RIGHTLY or wrongly, it seems to me that there has been a fair amount of Americana in Scottish orchestral programmes recently.

On Thursday night we got the real McCoy from the BBC SSO and conductor Martyn Brabbins serving up a rich stew with a newish piece receiving its UK premiere, a genuine popular classic that transcends alleged boundaries between classical and popular music, and a totally authentic American symphony that still hasn't been recognised, globally, as the masterpiece that it is. Charles Ives' Second Symphony has the lot in its fantastic amalgam of European symphony with US gospel songs, patriotic songs, hymns, American anthems, marching tunes and outright cavalry charges.

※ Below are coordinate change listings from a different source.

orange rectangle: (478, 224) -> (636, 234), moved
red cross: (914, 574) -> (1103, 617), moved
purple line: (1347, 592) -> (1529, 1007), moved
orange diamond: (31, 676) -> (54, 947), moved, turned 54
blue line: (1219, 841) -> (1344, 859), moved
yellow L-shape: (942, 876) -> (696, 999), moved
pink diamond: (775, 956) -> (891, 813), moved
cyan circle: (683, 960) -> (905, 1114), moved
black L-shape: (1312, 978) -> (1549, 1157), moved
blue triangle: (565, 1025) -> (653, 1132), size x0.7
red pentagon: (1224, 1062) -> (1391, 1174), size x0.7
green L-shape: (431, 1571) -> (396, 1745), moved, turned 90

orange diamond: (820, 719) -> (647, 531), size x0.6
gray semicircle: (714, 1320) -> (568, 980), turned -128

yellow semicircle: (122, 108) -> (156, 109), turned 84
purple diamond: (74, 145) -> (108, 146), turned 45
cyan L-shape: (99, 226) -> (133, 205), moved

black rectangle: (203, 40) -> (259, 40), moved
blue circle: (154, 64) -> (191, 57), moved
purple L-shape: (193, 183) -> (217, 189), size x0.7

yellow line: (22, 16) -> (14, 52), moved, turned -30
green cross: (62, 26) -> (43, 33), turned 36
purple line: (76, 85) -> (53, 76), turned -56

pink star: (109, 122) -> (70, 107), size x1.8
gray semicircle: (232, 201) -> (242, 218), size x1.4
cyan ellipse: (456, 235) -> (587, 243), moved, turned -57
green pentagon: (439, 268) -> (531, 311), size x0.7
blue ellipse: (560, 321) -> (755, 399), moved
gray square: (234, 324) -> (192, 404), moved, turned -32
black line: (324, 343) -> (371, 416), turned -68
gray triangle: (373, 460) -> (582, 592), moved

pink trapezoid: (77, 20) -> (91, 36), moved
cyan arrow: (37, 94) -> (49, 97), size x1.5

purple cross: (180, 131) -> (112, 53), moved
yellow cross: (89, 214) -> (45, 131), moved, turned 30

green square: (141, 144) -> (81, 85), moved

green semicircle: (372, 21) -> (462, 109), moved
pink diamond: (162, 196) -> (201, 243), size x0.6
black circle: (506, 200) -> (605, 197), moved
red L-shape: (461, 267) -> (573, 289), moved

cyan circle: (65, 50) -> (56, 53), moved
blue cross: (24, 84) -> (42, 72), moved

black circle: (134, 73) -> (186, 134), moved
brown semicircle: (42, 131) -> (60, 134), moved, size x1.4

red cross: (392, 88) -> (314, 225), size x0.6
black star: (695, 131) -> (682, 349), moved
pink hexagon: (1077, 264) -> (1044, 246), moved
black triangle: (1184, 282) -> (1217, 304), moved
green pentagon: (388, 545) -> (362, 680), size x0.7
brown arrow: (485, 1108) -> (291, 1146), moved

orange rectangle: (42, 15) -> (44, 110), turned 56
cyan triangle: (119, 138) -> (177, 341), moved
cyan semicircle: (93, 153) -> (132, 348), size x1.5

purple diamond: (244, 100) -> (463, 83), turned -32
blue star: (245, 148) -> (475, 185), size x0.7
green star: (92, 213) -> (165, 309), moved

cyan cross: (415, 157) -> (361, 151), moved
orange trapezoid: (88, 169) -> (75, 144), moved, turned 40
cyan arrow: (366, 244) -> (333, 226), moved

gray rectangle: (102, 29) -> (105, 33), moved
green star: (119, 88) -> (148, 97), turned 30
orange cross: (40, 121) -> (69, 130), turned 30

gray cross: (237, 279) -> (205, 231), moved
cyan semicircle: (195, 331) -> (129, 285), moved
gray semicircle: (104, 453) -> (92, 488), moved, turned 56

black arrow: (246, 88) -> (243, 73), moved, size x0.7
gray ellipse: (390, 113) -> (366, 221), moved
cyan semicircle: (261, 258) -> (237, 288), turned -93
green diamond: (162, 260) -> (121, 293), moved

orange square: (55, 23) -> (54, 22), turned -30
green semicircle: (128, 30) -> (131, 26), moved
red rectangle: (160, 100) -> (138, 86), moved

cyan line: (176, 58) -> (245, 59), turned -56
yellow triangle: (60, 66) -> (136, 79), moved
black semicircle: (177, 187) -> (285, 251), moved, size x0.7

Brabbins produced a seriously sophisticated, warm, intense, open hearted, highly integrated account of the great symphony, dazzlingly played by the SSO, and at once revealing the bombast behind the superficially electrifying impact in Leonard Bernstein's legendary, blood on the floor recording of the symphony and the sheer symphonic mastery of the work. Stunning.

Slightly less stunning was Freddy Kempf's playing of Gershwin's Piano Concerto, where the pianist had a light touch and loads of dexterity, but lacked that edge of steel and sheer power, creating the impression that he was skiting over the surface, leaving the band to find the meat in the music.

And while I enjoyed the smoky colours and mood shifts of Sean Shepherd's Blue Blazes, I was startled at the composer's challenge "to point out a jazzy moment in the piece". Er... what about the intro, for starters, Sean? A walking bass is a walking bass even if you transpose the plucked line higher up the string section: the effect is the same.